LT teachers admit they have no purpose

Students finally given truth about the usefulness of math

Lidia Breen, Pulse Editor

Mia Pythagorean ‘17 entered her math class on April 1 and it seemed like any other day: there were equations on the board and papers on the desks. But, it all changed when her teacher, Erin Ellipse, announced the new math department policy: math doesn’t matter.

“It was completely shocking,” Pythagorean said. “To finally hear the truth, after all of these years, it was amazing. I always knew that math didn’t mean anything, and to hear that validated makes me feel so great.”

At one of it’s “late-start-day” meetings, the LT math department said that they realized that math didn’t matter while speaking about how much their students hated the math classes at LT, and trying to find out the root of that hate.

“We just came to the conclusion, that after you graduate fourth grade level math, you truly will never use anything past that level in real life,” Division Chair Sally Sine said. “Algebra, Trigonometry, Calculus: they aren’t important, and you’ll never use them in real life. We are just devastated by all of the lies we’ve told over the years. Personally, I am overcome with debilitating guilt.”

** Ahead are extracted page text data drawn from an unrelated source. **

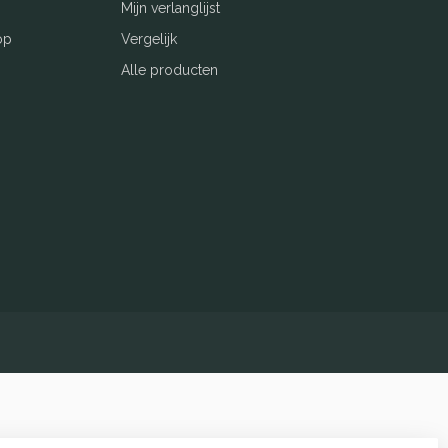
Mijn verlanglijst
op
Vergelijk
Alle producten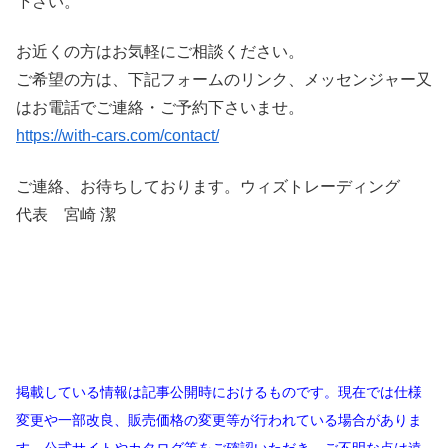
下さい。
お近くの方はお気軽にご相談ください。
ご希望の方は、下記フォームのリンク、メッセンジャー又
はお電話でご連絡・ご予約下さいませ。
https://with-cars.com/contact/
ご連絡、お待ちしております。ウィズトレーディング
代表 宮崎 潔
掲載している情報は記事公開時におけるものです。現在では仕様
変更や一部改良、販売価格の変更等が行われている場合がありま
す。公式サイトやカタログ等をご確認いただき、ご不明な点は遠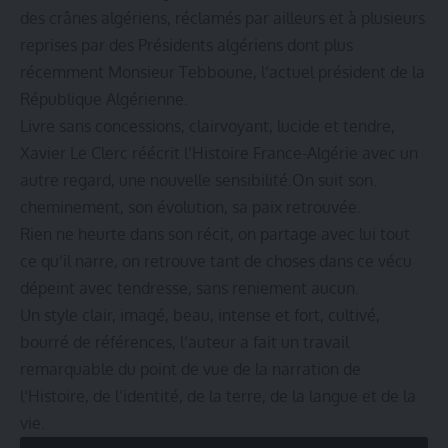
des crânes algériens, réclamés par ailleurs et à plusieurs
reprises par des Présidents algériens dont plus
récemment Monsieur Tebboune, l‘actuel président de la
République Algérienne.
Livre sans concessions, clairvoyant, lucide et tendre,
Xavier Le Clerc réécrit l‘Histoire France-Algérie avec un
autre regard, une nouvelle sensibilité.On suit son.
cheminement, son évolution, sa paix retrouvée.
Rien ne heurte dans son récit, on partage avec lui tout
ce qu‘il narre, on retrouve tant de choses dans ce vécu
dépeint avec tendresse, sans reniement aucun.
Un style clair, imagé, beau, intense et fort, cultivé,
bourré de références, l‘auteur a fait un travail
remarquable du point de vue de la narration de
l‘Histoire, de l’identité, de la terre, de la langue et de la
vie.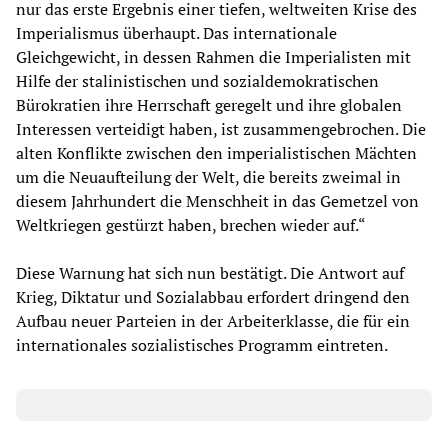
nur das erste Ergebnis einer tiefen, weltweiten Krise des
Imperialismus überhaupt. Das internationale
Gleichgewicht, in dessen Rahmen die Imperialisten mit
Hilfe der stalinistischen und sozialdemokratischen
Bürokratien ihre Herrschaft geregelt und ihre globalen
Interessen verteidigt haben, ist zusammengebrochen. Die
alten Konflikte zwischen den imperialistischen Mächten
um die Neuaufteilung der Welt, die bereits zweimal in
diesem Jahrhundert die Menschheit in das Gemetzel von
Weltkriegen gestürzt haben, brechen wieder auf.“
Diese Warnung hat sich nun bestätigt. Die Antwort auf
Krieg, Diktatur und Sozialabbau erfordert dringend den
Aufbau neuer Parteien in der Arbeiterklasse, die für ein
internationales sozialistisches Programm eintreten.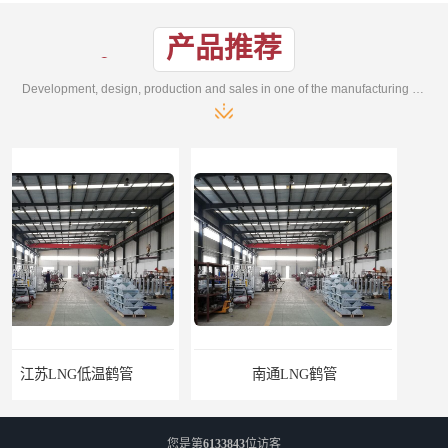
产品推荐
Development, design, production and sales in one of the manufacturing enterprises
南通LNG鹤管
江苏LNG鹤管
您是第
6133843
位访客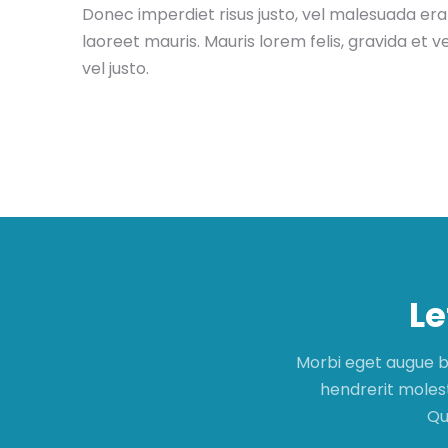
Donec imperdiet risus justo, vel malesuada er
laoreet mauris. Mauris lorem felis, gravida et
vel justo.
Le
Morbi eget augue b
hendrerit molesti
Qu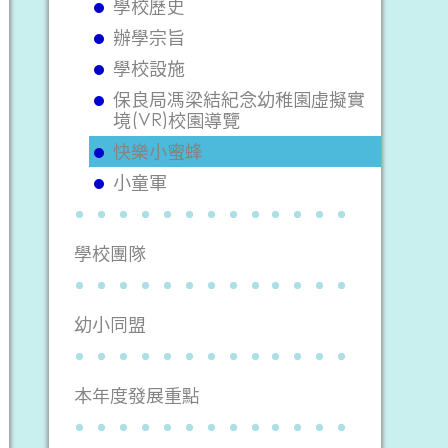
學校歷史
辦學宗旨
學校設施
保良局馮梁結紀念幼稚園虛擬實
境(VR)校園導覽
快樂小蜜蜂
小童軍
學校團隊
幼小同盟
本年度發展重點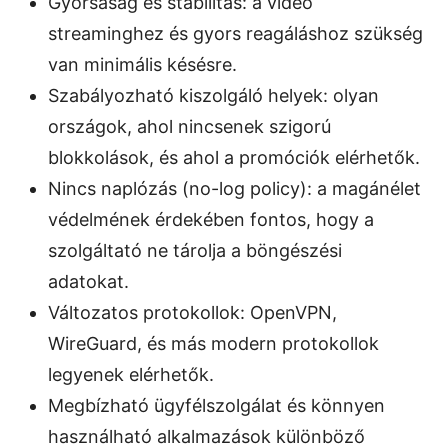
Gyorsaság és stabilitás: a videó
streaminghez és gyors reagáláshoz szükség
van minimális késésre.
Szabályozható kiszolgáló helyek: olyan
országok, ahol nincsenek szigorú
blokkolások, és ahol a promóciók elérhetők.
Nincs naplózás (no-log policy): a magánélet
védelmének érdekében fontos, hogy a
szolgáltató ne tárolja a böngészési
adatokat.
Változatos protokollok: OpenVPN,
WireGuard, és más modern protokollok
legyenek elérhetők.
Megbízható ügyfélszolgálat és könnyen
használható alkalmazások különböző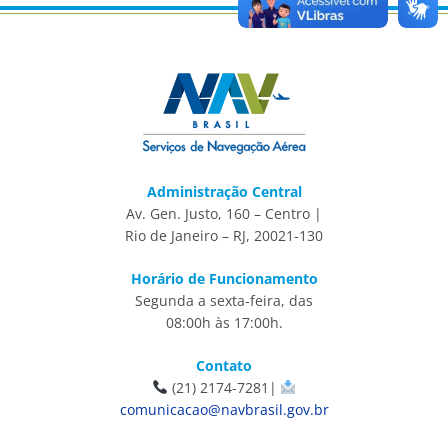
Administração Central
Av. Gen. Justo, 160 – Centro |
Rio de Janeiro – RJ, 20021-130
Horário de Funcionamento
Segunda a sexta-feira, das
08:00h às 17:00h.
Contato
(21) 2174-7281|
comunicacao@navbrasil.gov.br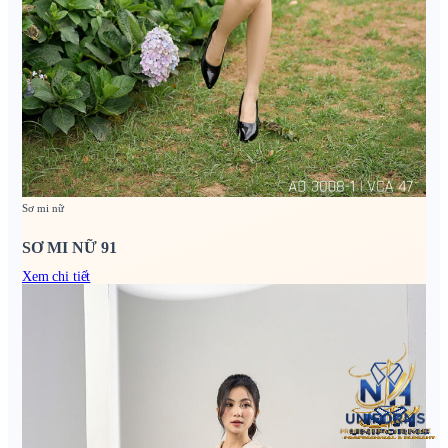
Sơ mi nữ
SƠ MI NỮ 91
Xem chi tiết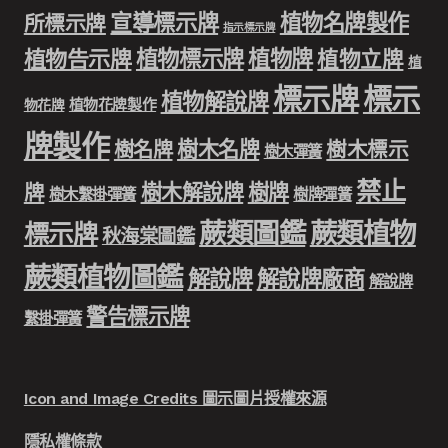
宣導標示牌
植物名牌製作
所標示牌
指示標示牌
植物標示牌
植物牌
植物告示牌
植物立牌
植
標示牌
標示
植物解說牌
植物花牌製作
物花牌
牌製作
樹木名牌
樹名牌
樹木標示
樹木彈簧
禁止
樹木解說牌
樹牌
牌
樹木繫掛彈簧
樹牌彈簧
蕨類圖鑑
蕨類植物
標示牌
秋海棠圖鑑
蕨類植物圖鑑
解說牌
解說牌廠商
解說牌
警告標示牌
繫掛彈簧
Icon and Image Credits 圖示圖片授權來源
隱私權條款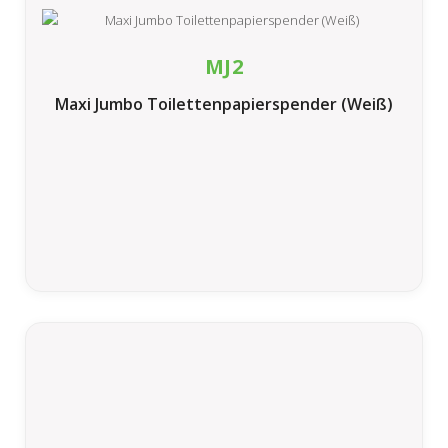
MJ2
Maxi Jumbo Toilettenpapierspender (Weiß)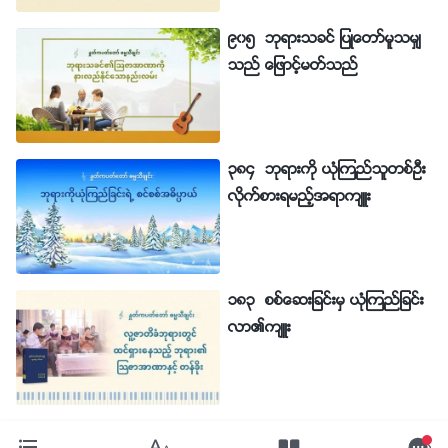
၉၀၅ ဘုရားသခင္ ျပဳေတာ္မူသမွ်
သည္ ေျဖာင့္မတ္သည္
၃၈၄ ဘုရားကို ယုံၾကည္သူတစ္ဦး
လိုက္စားရမည့္အရာက်ဴး
၁၈၃ စစ္ေဆးျခင္းမွ ယုံၾကည္ျခင္း
လာ၏က်ဴး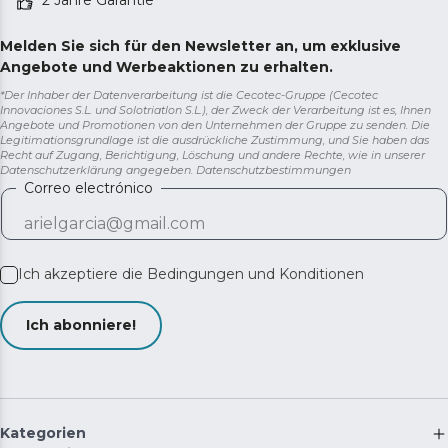
2 Jahre Garantie
Melden Sie sich für den Newsletter an, um exklusive
Angebote und Werbeaktionen zu erhalten.
*Der Inhaber der Datenverarbeitung ist die Cecotec-Gruppe (Cecotec
Innovaciones S.L. und Solotriatlon S.L.), der Zweck der Verarbeitung ist es, Ihnen
Angebote und Promotionen von den Unternehmen der Gruppe zu senden. Die
Legitimationsgrundlage ist die ausdrückliche Zustimmung, und Sie haben das
Recht auf Zugang, Berichtigung, Löschung und andere Rechte, wie in unserer
Datenschutzerklärung angegeben.
Datenschutzbestimmungen
Correo electrónico
Ich akzeptiere die
Bedingungen und Konditionen
Ich abonniere!
Kategorien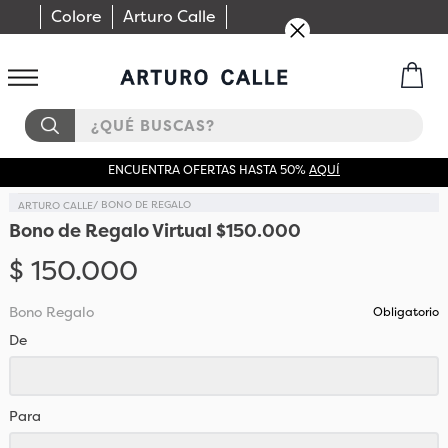
Colore
Arturo Calle
¿QUÉ BUSCAS?
ENCUENTRA OFERTAS HASTA 50%
AQUÍ
BONO DE REGALO
Bono de Regalo Virtual $150.000
$
150
.
000
Bono Regalo
Obligatorio
De
Para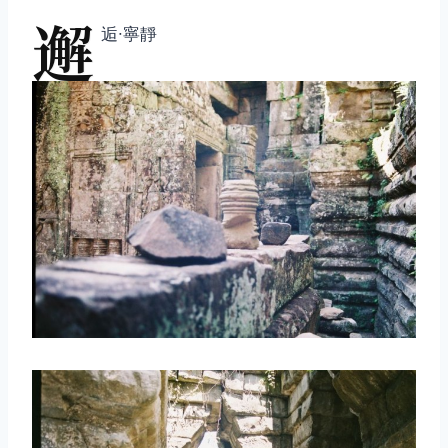
邂
逅∙寧靜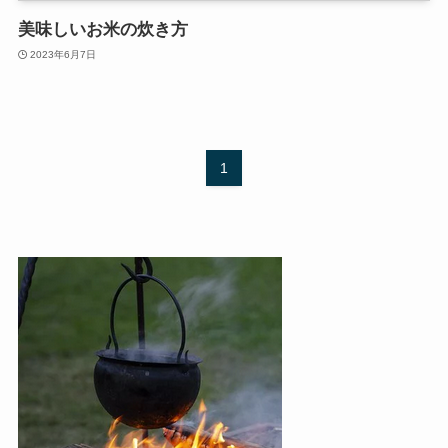
美味しいお米の炊き方
2023年6月7日
1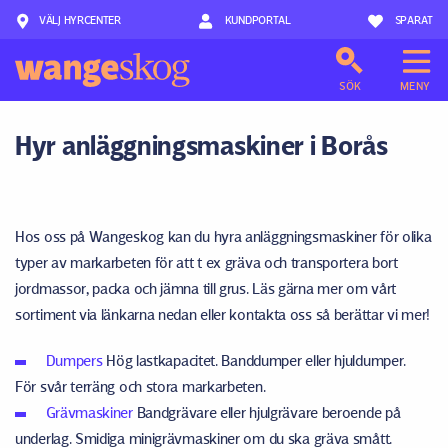
VÄLJ HYRCENTER
Hoppa till innehåll
KUNDPORTAL
SPARAT
SÖK
MENY
Hyr anläggningsmaskiner i Borås
Hos oss på Wangeskog kan du hyra anläggningsmaskiner för olika
typer av markarbeten för att t ex gräva och transportera bort
jordmassor, packa och jämna till grus. Läs gärna mer om vårt
sortiment via länkarna nedan eller kontakta oss så berättar vi mer!
Dumpers
Hög lastkapacitet. Banddumper eller hjuldumper.
För svår terräng och stora markarbeten.
Grävmaskiner
Bandgrävare eller hjulgrävare beroende på
underlag. Smidiga minigrävmaskiner om du ska gräva smått.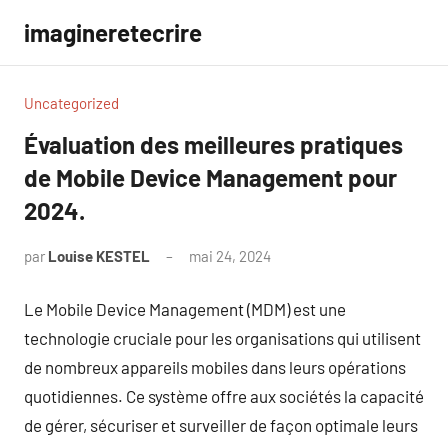
Aller
imagineretecrire
au
contenu
Uncategorized
Évaluation des meilleures pratiques
de Mobile Device Management pour
2024.
par
Louise KESTEL
mai 24, 2024
Aucun
commentaire
Le Mobile Device Management (MDM) est une
technologie cruciale pour les organisations qui utilisent
de nombreux appareils mobiles dans leurs opérations
quotidiennes. Ce système offre aux sociétés la capacité
de gérer, sécuriser et surveiller de façon optimale leurs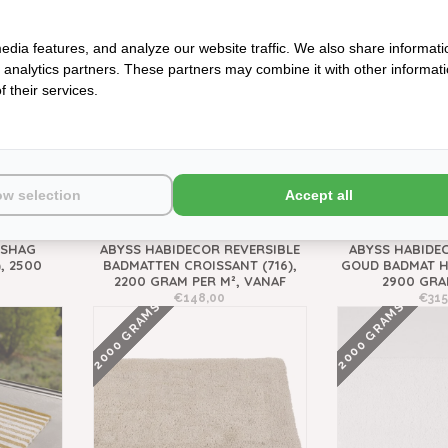
€128,00
€148
2200 GRAMS
NIEUW
edia features, and analyze our website traffic. We also share informati
d analytics partners. These partners may combine it with other informat
 their services.
ow selection
Accept all
 SHAG
ABYSS HABIDECOR REVERSIBLE
ABYSS HABIDE
, 2500
BADMATTEN CROISSANT (716),
GOUD BADMAT HE
2200 GRAM PER M², VANAF
2900 GRA
€148,00
€315
2000 GRAMS
2000 GRAMS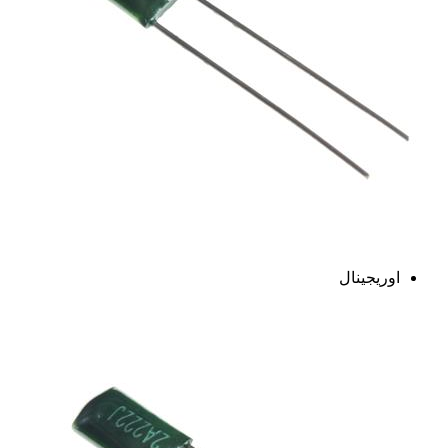
اوریجینال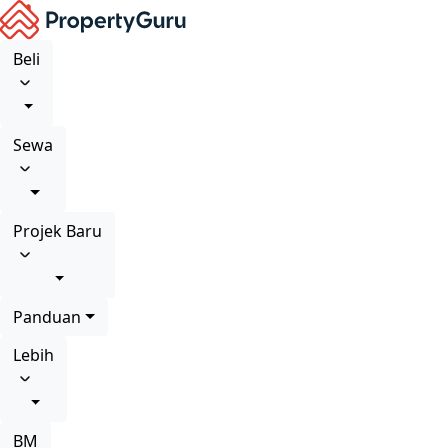
Beli
Sewa
Projek Baru
Panduan
Lebih
BM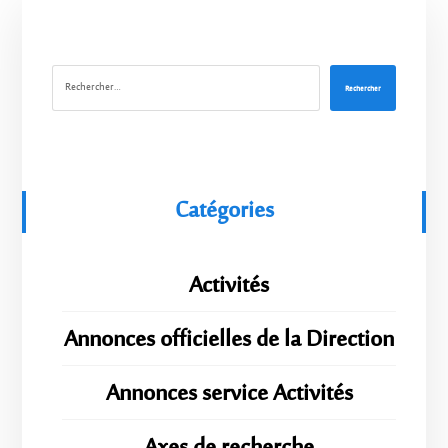
Rechercher
Catégories
Activités
Annonces officielles de la Direction
Annonces service Activités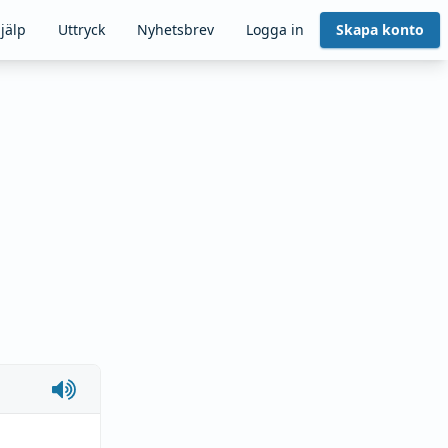
jälp
Uttryck
Nyhetsbrev
Logga in
Skapa konto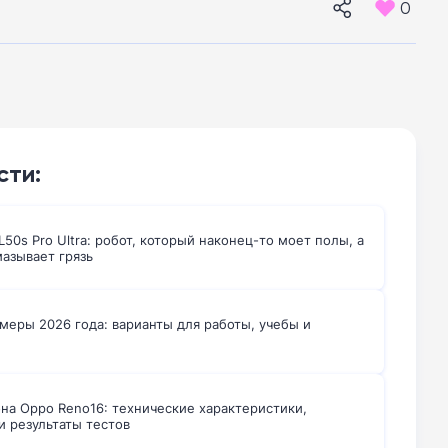
0
сти:
50s Pro Ultra: робот, который наконец-то моет полы, а
мазывает грязь
меры 2026 года: варианты для работы, учебы и
на Oppo Reno16: технические характеристики,
и результаты тестов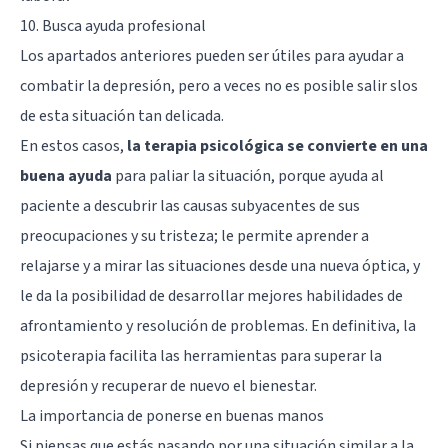
10. Busca ayuda profesional
Los apartados anteriores pueden ser útiles para ayudar a
combatir la depresión, pero a veces no es posible salir slos
de esta situación tan delicada.
En estos casos,
la terapia psicológica se convierte en una
buena ayuda
para paliar la situación, porque ayuda al
paciente a descubrir las causas subyacentes de sus
preocupaciones y su tristeza; le permite aprender a
relajarse y a mirar las situaciones desde una nueva óptica, y
le da la posibilidad de desarrollar mejores habilidades de
afrontamiento y resolución de problemas. En definitiva, la
psicoterapia facilita las herramientas para superar la
depresión y recuperar de nuevo el bienestar.
La importancia de ponerse en buenas manos
Si piensas que estás pasando por una situación similar a la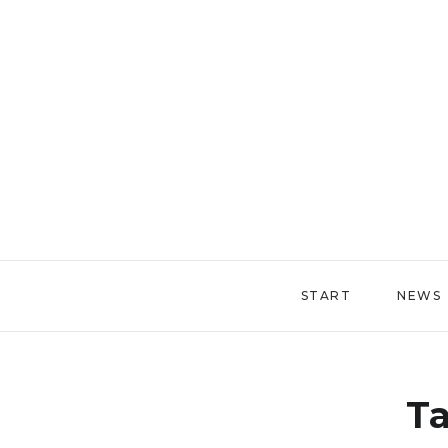
START
NEWS
T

New curriculum will revolve around teaching sufficiency with a calculator, addition, subtraction and other simple math skills, that Sine says are the only things that students need to truly be proficient in to succeed in any non-math related career.

“It’s going to make math really easy now,” Pythagorean said. “Addition is the only thing I really understand, so it’s nice that we’re going to be spending more time on the useful math instead of learning silly stuff like DeMorre’s Theorem and geometry.”